### Data shown

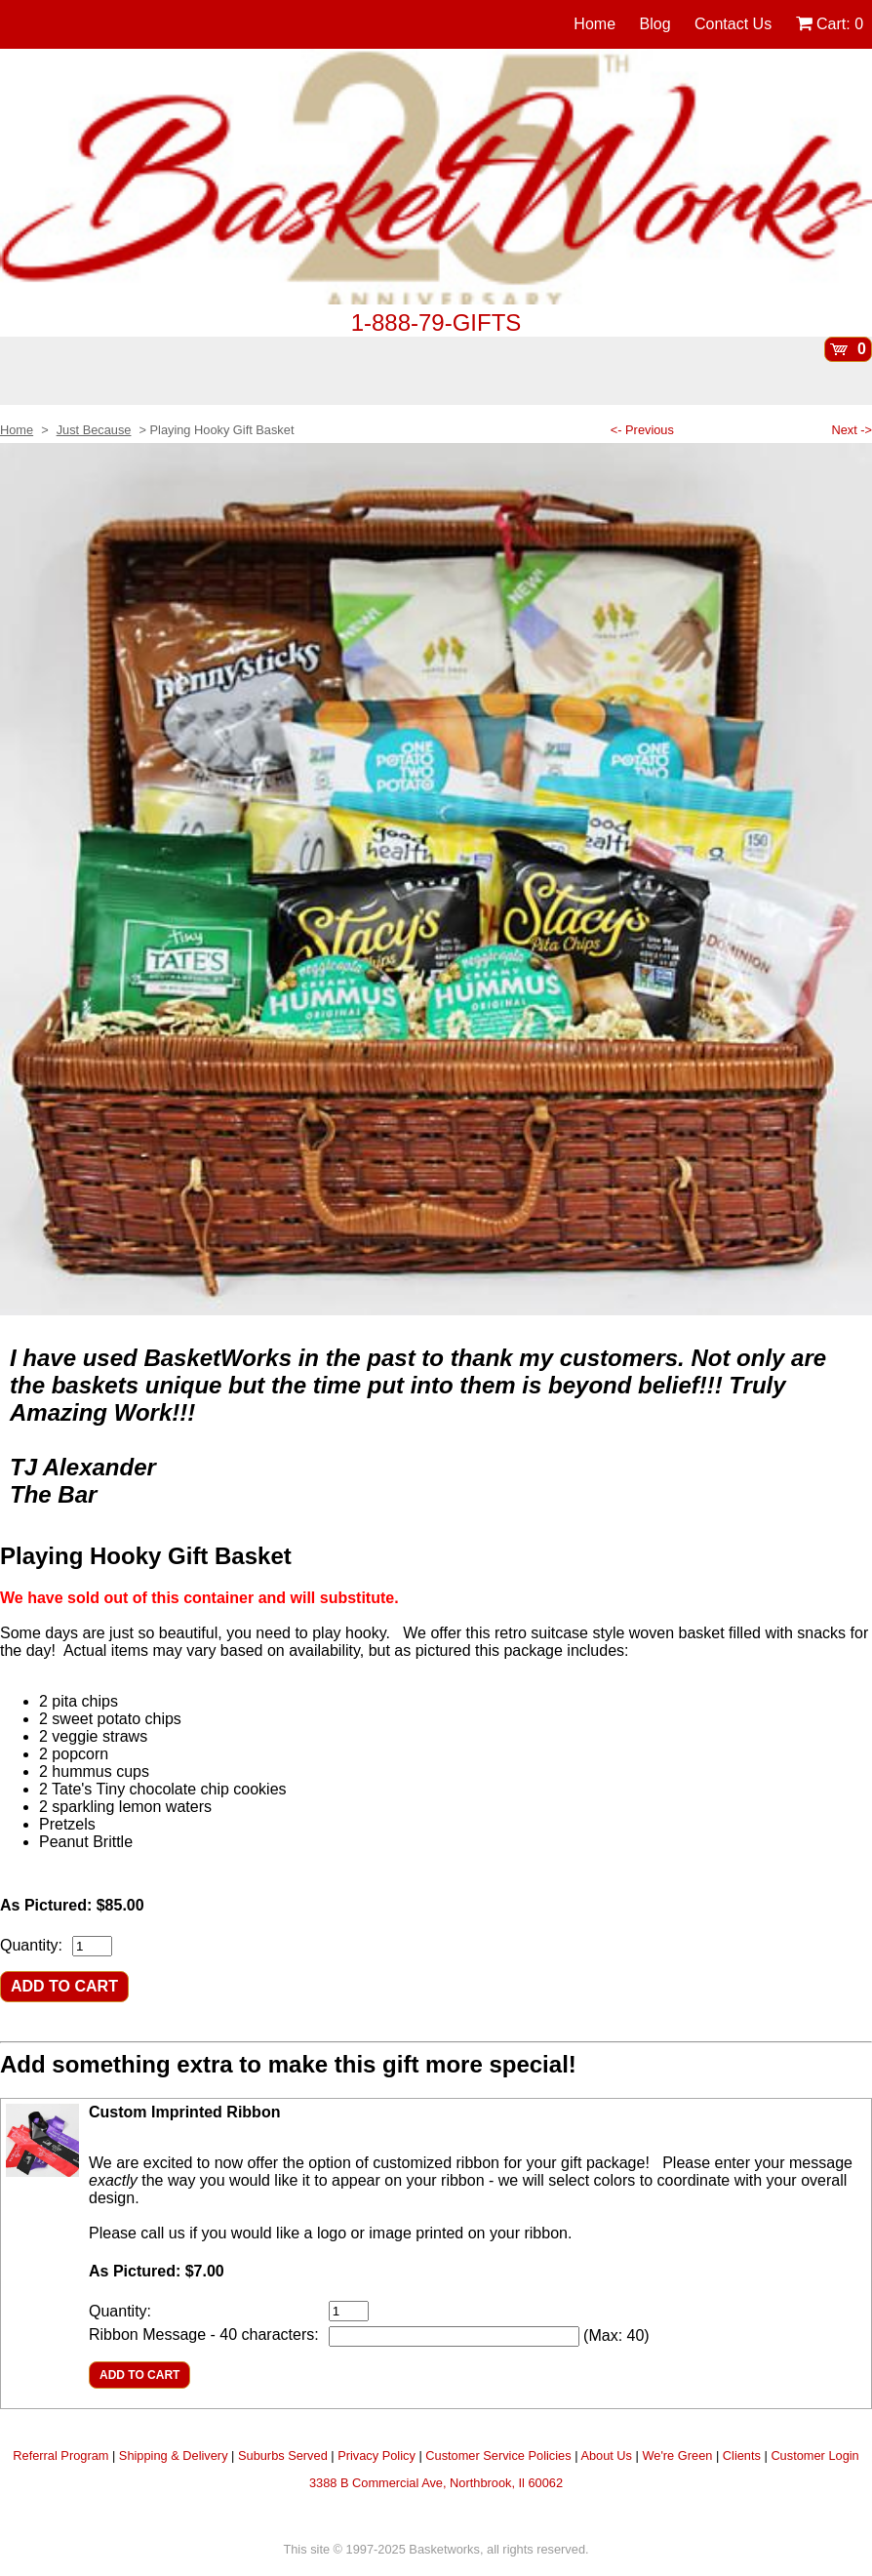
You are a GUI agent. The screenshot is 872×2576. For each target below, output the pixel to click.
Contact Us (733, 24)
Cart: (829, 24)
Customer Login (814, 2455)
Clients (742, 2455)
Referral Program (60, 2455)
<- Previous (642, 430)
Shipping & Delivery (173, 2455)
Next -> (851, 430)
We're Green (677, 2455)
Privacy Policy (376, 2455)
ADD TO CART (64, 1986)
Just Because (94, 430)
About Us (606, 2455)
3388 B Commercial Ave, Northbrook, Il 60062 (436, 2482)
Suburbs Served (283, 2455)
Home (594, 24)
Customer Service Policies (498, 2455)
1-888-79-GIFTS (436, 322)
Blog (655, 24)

######
### Data shown

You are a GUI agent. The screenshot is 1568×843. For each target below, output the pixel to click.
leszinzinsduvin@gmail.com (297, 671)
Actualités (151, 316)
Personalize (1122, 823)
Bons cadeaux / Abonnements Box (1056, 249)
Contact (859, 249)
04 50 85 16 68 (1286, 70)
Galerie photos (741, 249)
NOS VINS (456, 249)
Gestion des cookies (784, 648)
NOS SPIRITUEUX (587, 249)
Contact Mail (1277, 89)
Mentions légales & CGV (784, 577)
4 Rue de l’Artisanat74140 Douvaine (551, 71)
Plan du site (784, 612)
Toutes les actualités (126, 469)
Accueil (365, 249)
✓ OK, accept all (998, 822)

######

In the entries above, find the line with "Just Because (94, 430)" and the line with "Blog (655, 24)", then set down exactly those two and every line between them, nothing else.

Just Because (94, 430)
About Us (606, 2455)
3388 B Commercial Ave, Northbrook, Il 60062 (436, 2482)
Suburbs Served (283, 2455)
Home (594, 24)
Customer Service Policies (498, 2455)
1-888-79-GIFTS (436, 322)
Blog (655, 24)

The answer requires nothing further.